■ **INSTRUCTIONS TO FOLLOW**
Below is a set of records; restate each one word for word.

(EXERCISE DATA begins)

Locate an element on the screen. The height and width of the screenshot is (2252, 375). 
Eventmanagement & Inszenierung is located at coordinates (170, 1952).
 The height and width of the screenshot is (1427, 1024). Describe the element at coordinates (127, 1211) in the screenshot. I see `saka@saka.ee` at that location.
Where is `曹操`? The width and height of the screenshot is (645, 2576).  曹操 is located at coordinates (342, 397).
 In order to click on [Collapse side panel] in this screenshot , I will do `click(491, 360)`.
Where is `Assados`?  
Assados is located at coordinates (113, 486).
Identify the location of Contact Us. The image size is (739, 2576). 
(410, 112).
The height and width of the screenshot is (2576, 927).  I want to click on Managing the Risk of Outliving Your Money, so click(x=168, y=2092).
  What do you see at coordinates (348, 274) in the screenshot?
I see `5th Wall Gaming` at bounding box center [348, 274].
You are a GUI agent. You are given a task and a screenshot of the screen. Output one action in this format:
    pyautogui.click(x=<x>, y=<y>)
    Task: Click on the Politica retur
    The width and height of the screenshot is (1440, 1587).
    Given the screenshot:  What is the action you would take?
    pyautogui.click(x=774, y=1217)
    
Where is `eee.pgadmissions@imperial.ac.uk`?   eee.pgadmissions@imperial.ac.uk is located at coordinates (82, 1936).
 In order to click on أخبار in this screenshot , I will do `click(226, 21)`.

(EXERCISE DATA ends)

■ **WRITTEN ANSWER**
Locate an element on the screen. The height and width of the screenshot is (2252, 375). 
Eventmanagement & Inszenierung is located at coordinates (170, 1952).
 The height and width of the screenshot is (1427, 1024). Describe the element at coordinates (127, 1211) in the screenshot. I see `saka@saka.ee` at that location.
Where is `曹操`? The width and height of the screenshot is (645, 2576).  曹操 is located at coordinates (342, 397).
 In order to click on [Collapse side panel] in this screenshot , I will do `click(491, 360)`.
Where is `Assados`?  
Assados is located at coordinates (113, 486).
Identify the location of Contact Us. The image size is (739, 2576). 
(410, 112).
The height and width of the screenshot is (2576, 927).  I want to click on Managing the Risk of Outliving Your Money, so click(x=168, y=2092).
  What do you see at coordinates (348, 274) in the screenshot?
I see `5th Wall Gaming` at bounding box center [348, 274].
You are a GUI agent. You are given a task and a screenshot of the screen. Output one action in this format:
    pyautogui.click(x=<x>, y=<y>)
    Task: Click on the Politica retur
    The width and height of the screenshot is (1440, 1587).
    Given the screenshot:  What is the action you would take?
    pyautogui.click(x=774, y=1217)
    
Where is `eee.pgadmissions@imperial.ac.uk`?   eee.pgadmissions@imperial.ac.uk is located at coordinates (82, 1936).
 In order to click on أخبار in this screenshot , I will do `click(226, 21)`.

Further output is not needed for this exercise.